• [Task goal] Please report every line in the material below where the word "will" is found.

• [Data for the task]
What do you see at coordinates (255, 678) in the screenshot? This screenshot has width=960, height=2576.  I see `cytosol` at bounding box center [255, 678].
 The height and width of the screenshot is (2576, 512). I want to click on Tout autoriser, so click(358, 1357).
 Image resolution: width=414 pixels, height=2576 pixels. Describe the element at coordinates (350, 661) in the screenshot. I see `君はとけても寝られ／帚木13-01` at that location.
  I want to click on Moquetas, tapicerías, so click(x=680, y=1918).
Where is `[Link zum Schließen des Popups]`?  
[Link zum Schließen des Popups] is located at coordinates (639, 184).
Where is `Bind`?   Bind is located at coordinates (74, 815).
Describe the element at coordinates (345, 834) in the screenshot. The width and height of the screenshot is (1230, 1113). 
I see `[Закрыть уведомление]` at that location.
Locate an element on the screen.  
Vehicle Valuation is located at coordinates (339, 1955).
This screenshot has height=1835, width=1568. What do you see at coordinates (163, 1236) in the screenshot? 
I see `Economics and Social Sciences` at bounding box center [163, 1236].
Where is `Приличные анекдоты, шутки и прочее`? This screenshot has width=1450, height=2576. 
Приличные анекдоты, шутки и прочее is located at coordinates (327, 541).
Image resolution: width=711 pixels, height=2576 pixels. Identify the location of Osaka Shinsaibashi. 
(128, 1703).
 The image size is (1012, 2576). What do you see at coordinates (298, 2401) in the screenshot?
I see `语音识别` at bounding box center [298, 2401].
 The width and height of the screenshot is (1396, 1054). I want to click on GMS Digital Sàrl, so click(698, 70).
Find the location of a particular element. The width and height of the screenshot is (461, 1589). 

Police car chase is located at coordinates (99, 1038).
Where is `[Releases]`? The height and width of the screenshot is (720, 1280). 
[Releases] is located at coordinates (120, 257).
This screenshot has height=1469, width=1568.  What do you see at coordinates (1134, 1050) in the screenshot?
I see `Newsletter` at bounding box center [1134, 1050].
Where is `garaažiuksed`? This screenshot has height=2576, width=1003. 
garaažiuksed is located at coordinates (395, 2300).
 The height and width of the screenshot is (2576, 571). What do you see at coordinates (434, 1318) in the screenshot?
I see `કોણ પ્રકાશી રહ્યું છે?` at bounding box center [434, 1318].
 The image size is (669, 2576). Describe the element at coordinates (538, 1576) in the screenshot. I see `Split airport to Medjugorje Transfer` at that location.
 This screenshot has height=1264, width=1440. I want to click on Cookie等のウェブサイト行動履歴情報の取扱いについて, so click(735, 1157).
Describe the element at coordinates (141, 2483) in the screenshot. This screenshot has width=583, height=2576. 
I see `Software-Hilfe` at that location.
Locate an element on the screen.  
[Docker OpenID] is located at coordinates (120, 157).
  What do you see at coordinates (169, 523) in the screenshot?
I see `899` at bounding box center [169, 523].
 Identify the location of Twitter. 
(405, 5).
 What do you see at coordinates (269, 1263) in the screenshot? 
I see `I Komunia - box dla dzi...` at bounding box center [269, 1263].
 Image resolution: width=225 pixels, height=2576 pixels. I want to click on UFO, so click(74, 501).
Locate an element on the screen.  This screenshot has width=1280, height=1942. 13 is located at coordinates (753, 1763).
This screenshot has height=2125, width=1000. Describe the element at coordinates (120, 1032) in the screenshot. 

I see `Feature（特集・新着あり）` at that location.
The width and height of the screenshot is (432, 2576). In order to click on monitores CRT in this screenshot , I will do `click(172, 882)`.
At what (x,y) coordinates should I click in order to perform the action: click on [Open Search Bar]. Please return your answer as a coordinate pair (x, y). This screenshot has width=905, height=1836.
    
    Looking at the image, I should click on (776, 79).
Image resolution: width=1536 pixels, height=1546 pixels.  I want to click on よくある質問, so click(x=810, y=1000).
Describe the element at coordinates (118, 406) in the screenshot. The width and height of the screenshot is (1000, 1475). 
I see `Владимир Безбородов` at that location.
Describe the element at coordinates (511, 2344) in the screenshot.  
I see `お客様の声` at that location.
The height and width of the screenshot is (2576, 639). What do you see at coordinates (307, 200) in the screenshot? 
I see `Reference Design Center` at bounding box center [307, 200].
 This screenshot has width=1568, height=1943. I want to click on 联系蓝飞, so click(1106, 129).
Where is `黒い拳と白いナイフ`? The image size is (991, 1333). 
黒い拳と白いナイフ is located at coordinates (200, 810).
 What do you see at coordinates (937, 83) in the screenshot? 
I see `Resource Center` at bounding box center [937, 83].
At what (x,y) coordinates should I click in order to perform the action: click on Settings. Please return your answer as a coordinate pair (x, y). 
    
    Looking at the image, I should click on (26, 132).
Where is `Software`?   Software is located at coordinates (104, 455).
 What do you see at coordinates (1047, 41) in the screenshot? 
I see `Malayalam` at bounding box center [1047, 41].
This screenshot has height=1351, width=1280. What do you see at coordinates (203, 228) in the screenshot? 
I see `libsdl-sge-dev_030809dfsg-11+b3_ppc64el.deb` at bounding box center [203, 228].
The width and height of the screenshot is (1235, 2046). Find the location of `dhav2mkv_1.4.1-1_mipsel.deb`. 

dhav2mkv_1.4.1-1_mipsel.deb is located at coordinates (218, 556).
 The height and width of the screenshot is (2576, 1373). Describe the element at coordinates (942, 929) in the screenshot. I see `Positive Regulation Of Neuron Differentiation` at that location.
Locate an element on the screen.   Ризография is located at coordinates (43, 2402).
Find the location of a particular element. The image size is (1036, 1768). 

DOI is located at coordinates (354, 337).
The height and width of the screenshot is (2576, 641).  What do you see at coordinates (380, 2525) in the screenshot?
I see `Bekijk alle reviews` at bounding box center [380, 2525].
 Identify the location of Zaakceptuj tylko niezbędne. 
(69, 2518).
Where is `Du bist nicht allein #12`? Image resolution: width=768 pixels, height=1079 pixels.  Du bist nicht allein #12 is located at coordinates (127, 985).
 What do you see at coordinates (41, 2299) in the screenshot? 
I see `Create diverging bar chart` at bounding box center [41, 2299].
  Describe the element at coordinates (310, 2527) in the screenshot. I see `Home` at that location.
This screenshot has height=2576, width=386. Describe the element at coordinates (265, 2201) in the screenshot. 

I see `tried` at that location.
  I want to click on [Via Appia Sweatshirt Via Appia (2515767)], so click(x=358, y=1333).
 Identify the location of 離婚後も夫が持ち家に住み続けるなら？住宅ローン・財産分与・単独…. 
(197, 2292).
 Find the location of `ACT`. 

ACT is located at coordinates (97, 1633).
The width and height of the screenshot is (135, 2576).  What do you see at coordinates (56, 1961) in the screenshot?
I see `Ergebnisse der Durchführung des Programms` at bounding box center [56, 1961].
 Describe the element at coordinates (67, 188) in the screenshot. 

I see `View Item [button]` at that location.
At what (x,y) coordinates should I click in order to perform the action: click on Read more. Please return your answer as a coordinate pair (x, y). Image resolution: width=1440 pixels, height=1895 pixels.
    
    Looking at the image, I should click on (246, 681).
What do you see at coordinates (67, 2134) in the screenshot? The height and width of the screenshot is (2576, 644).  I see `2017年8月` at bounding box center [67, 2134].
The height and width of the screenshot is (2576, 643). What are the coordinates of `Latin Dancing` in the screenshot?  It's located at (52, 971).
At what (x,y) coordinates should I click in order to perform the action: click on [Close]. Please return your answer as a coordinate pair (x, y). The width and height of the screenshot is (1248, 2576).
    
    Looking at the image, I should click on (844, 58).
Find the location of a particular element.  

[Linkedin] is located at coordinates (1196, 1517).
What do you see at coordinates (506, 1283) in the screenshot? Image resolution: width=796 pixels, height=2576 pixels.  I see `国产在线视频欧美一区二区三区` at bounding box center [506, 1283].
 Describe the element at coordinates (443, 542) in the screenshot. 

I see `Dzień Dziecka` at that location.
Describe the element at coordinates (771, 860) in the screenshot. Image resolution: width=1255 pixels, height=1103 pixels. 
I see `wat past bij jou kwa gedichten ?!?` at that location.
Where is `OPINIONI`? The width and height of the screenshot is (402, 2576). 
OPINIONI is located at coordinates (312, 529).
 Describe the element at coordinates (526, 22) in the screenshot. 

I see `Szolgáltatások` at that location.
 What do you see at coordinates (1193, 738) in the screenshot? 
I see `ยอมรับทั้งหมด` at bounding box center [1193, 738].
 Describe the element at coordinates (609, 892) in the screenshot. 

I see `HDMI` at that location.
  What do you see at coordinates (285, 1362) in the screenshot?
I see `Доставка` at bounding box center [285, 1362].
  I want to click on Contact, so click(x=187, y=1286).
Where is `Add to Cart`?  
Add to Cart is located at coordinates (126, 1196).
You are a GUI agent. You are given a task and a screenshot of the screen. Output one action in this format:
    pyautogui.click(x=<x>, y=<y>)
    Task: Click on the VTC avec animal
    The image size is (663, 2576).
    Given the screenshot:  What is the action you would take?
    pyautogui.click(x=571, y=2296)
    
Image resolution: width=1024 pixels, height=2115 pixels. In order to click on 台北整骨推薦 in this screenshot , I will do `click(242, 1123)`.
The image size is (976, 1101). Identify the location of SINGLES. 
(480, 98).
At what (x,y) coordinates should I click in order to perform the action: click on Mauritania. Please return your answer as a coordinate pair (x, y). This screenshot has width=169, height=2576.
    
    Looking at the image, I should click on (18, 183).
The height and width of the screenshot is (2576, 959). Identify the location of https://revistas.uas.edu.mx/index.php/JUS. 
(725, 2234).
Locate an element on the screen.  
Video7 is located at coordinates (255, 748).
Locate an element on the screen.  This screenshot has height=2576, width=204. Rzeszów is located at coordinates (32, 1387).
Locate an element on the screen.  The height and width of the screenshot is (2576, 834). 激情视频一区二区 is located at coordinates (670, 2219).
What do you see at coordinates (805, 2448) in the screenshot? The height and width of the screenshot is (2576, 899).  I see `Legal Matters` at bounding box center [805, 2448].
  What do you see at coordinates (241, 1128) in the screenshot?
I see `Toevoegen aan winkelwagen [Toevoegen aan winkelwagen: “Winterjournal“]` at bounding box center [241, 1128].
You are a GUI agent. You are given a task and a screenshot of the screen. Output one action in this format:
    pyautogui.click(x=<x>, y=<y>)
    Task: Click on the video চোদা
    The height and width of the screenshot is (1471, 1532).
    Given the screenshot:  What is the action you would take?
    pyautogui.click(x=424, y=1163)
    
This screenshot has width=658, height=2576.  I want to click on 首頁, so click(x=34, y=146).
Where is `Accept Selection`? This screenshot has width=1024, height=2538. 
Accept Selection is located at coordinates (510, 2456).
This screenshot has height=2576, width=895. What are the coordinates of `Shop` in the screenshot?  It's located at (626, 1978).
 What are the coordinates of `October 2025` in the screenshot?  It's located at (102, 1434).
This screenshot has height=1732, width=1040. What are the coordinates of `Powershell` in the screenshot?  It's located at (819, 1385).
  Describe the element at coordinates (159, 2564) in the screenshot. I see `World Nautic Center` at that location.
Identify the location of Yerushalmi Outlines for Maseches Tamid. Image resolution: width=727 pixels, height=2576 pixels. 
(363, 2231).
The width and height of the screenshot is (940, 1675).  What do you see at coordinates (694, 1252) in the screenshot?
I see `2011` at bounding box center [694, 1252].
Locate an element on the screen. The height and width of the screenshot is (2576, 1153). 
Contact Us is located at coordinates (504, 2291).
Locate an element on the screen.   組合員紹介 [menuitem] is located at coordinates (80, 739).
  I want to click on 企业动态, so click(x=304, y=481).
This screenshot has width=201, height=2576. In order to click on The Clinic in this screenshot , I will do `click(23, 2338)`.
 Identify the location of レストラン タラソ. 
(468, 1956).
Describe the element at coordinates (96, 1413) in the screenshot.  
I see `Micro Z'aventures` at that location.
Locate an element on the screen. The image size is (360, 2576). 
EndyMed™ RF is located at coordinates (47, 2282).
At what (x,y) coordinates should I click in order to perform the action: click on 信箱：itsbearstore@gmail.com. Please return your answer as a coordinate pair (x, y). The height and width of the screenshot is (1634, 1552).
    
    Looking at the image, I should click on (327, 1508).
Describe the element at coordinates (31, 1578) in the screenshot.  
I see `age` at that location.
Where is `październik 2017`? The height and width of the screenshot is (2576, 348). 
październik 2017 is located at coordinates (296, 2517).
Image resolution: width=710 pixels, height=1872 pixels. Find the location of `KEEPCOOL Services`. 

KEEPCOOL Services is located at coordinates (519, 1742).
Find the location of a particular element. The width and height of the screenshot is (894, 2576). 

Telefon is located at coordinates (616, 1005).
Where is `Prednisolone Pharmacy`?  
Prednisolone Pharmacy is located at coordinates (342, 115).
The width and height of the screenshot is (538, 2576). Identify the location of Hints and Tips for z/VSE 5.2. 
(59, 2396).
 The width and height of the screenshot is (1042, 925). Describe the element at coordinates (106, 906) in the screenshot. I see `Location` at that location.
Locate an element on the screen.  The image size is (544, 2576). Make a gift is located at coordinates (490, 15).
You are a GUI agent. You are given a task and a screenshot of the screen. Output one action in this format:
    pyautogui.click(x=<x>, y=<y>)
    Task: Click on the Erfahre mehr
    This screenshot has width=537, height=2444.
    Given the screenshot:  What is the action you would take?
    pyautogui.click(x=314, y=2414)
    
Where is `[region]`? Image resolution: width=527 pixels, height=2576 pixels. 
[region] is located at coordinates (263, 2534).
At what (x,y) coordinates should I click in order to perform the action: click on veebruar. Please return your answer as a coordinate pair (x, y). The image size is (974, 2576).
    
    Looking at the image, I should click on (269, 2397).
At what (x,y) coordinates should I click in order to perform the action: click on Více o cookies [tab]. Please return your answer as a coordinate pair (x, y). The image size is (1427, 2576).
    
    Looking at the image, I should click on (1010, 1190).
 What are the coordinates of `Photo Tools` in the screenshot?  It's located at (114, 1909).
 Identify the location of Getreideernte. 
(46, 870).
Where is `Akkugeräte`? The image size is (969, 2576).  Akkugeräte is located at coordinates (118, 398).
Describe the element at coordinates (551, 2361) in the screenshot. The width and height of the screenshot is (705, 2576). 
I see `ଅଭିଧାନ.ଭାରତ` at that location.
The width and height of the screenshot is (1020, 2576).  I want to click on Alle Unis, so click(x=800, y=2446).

• [Written response]
The width and height of the screenshot is (432, 2576). In order to click on monitores CRT in this screenshot , I will do `click(172, 882)`.
Image resolution: width=1024 pixels, height=2115 pixels. In order to click on 台北整骨推薦 in this screenshot , I will do `click(242, 1123)`.
This screenshot has width=201, height=2576. In order to click on The Clinic in this screenshot , I will do `click(23, 2338)`.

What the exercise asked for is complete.